Problem:
Report the number of lines holding "Política" in the material below, and nothing more.

Exercise materials:
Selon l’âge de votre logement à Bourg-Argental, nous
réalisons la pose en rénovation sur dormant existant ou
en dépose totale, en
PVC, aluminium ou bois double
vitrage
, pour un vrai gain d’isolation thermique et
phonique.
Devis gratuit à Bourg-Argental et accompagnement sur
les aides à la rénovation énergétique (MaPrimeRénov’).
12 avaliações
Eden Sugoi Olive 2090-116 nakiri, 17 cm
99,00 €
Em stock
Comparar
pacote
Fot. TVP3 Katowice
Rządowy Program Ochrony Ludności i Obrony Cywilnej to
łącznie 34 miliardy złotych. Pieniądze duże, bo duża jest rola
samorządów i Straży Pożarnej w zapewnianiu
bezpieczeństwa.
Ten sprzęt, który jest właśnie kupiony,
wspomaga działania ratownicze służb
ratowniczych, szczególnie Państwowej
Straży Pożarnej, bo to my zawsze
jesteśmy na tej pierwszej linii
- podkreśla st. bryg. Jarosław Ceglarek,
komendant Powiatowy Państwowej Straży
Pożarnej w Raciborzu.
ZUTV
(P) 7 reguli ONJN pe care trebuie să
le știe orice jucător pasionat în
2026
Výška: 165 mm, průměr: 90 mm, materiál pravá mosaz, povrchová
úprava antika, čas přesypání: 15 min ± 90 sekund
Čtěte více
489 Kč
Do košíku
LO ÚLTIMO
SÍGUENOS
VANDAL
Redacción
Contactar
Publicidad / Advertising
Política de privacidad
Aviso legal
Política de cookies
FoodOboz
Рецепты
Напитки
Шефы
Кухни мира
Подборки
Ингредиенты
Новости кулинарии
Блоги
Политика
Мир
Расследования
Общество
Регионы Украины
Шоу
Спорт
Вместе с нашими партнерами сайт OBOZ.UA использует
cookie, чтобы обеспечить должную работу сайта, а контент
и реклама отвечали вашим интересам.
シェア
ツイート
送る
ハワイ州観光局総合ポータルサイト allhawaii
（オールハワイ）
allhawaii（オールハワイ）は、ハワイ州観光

* * *

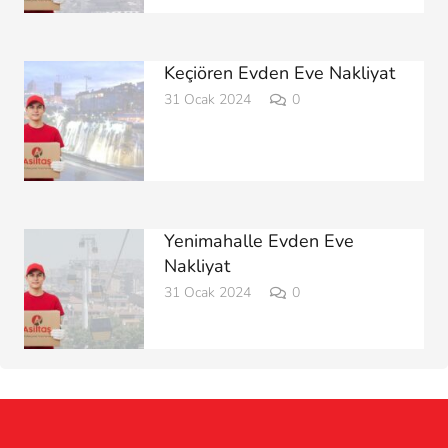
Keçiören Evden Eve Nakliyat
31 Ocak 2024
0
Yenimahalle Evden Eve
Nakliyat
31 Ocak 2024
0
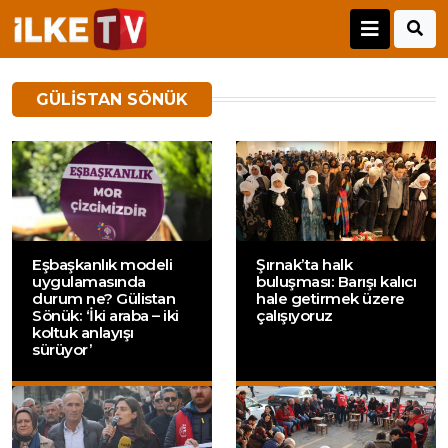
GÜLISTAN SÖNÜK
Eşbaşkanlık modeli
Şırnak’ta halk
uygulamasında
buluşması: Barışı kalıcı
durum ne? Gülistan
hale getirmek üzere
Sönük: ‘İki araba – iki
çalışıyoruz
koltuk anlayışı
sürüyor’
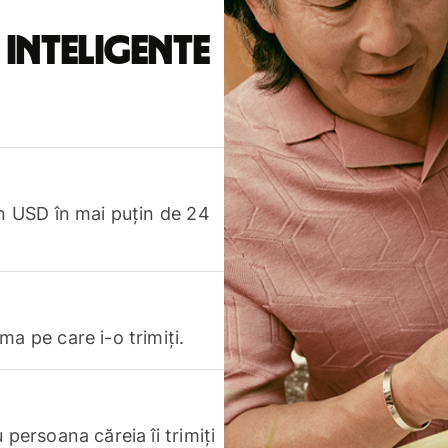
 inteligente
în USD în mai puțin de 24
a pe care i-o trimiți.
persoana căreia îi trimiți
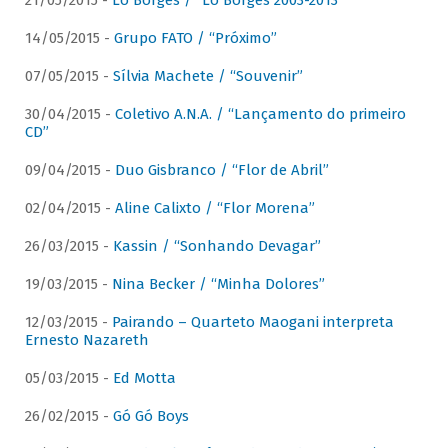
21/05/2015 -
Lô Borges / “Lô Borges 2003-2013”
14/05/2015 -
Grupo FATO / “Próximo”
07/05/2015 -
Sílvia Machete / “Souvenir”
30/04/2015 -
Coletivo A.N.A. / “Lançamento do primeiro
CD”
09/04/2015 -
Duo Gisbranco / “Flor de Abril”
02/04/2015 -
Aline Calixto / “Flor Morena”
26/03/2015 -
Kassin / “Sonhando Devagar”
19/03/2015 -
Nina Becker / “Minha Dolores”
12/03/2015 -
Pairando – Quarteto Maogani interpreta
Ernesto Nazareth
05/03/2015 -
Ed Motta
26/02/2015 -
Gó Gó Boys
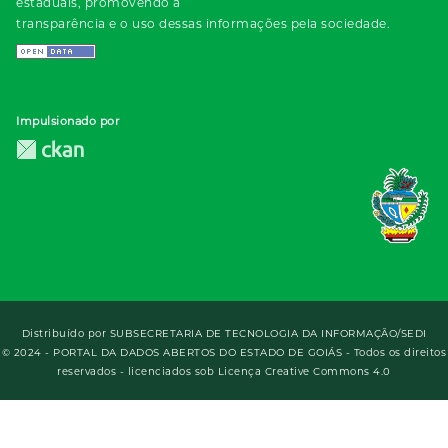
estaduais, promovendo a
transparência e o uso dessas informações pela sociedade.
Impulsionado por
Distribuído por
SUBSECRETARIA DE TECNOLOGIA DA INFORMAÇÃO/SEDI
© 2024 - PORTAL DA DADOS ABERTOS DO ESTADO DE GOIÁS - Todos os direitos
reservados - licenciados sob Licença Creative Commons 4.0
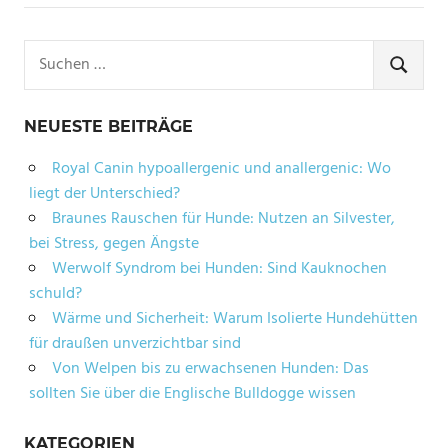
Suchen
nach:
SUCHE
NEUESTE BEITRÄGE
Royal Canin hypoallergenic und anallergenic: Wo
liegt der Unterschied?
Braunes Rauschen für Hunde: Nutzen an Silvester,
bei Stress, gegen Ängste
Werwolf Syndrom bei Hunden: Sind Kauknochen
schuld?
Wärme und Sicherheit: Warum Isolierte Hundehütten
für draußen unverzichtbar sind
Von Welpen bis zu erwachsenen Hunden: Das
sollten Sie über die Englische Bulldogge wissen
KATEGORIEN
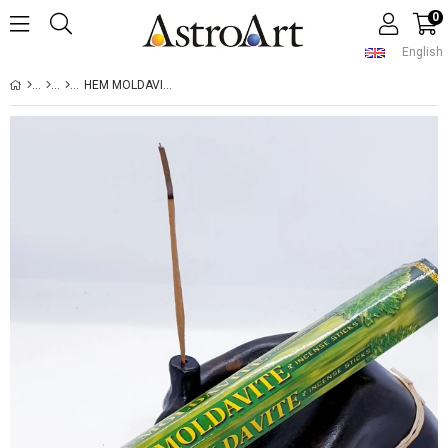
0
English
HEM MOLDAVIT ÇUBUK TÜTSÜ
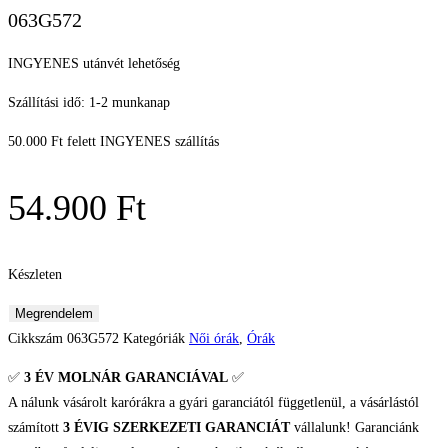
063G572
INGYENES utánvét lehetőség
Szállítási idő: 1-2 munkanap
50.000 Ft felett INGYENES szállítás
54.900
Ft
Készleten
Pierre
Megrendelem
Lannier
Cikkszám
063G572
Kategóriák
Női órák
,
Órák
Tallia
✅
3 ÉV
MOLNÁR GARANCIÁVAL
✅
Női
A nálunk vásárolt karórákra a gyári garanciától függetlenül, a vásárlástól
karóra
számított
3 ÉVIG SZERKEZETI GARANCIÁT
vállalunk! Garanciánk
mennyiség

Final answer:
2